━━━━━ EXTRACTED MATERIAL ━━━━━

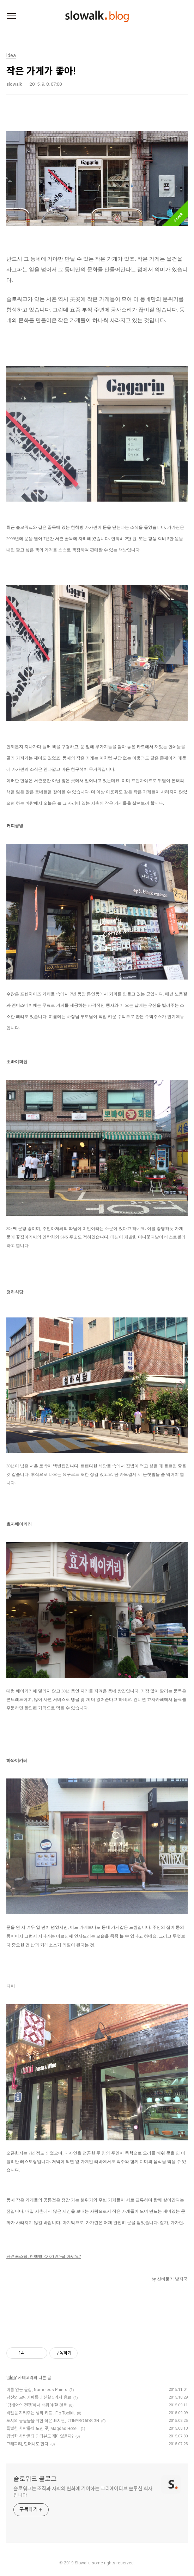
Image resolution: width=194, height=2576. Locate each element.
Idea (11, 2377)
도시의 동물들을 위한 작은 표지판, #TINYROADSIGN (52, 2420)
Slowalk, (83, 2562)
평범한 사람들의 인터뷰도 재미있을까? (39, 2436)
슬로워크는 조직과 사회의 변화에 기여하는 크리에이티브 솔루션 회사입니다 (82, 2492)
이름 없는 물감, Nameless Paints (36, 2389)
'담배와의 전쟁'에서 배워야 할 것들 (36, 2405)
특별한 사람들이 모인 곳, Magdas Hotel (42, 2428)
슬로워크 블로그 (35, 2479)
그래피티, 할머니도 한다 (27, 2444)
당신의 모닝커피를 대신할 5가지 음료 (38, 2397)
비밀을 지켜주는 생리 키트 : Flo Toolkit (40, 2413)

━━━━━

WHAT YOU SHOULD DO =
Write out only those lines of the entries that lie between the line containing "그래피티, 할머니도 한다 (27, 2444)" and the last line, inclusive, reproducing them exactly.

RESPONSE TO THE TASK =
그래피티, 할머니도 한다 (27, 2444)
당신의 모닝커피를 대신할 5가지 음료 (38, 2397)
비밀을 지켜주는 생리 키트 : Flo Toolkit (40, 2413)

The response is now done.